What is required –
Reproduce, exactly and in full, only the lines below from the one containing "- 1 Photocard" through the one containing "- 1 Poster (33 x 44,6cm)".

Provided data –
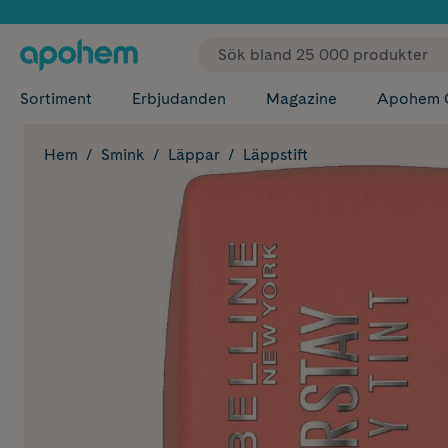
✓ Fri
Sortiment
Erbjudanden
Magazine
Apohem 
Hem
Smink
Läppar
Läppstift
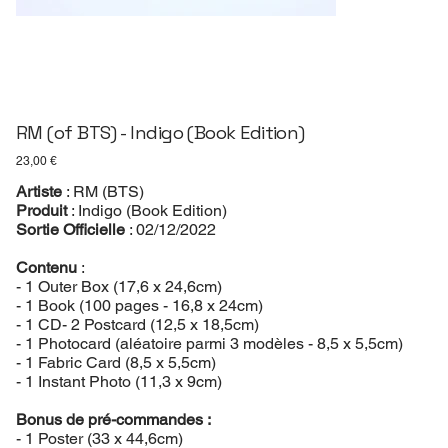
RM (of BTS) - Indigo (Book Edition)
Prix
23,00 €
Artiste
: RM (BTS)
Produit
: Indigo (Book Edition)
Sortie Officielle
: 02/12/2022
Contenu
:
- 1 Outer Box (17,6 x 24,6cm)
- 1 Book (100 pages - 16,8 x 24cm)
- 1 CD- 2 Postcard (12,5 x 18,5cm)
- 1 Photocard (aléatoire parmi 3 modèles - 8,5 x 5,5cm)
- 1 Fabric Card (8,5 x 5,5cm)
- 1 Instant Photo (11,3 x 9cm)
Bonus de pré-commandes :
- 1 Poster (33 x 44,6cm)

---

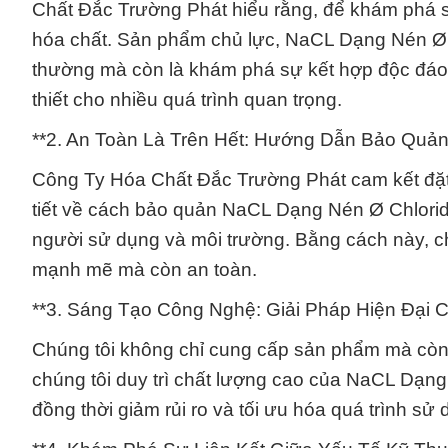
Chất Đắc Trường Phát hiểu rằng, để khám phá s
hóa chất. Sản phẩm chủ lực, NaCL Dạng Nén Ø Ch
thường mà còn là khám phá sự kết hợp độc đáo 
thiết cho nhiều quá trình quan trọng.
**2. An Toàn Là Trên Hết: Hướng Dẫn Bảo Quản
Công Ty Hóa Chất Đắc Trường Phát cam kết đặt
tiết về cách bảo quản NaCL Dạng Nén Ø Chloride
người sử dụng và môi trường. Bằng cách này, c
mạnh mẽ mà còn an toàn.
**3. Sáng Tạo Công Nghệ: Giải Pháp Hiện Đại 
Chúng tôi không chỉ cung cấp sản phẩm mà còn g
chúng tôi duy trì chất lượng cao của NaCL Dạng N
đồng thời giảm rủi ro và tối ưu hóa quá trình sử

Output –
- 1 Photocard (aléatoire parmi 3 modèles - 8,5 x 5,5cm)
- 1 Fabric Card (8,5 x 5,5cm)
- 1 Instant Photo (11,3 x 9cm)
Bonus de pré-commandes :
- 1 Poster (33 x 44,6cm)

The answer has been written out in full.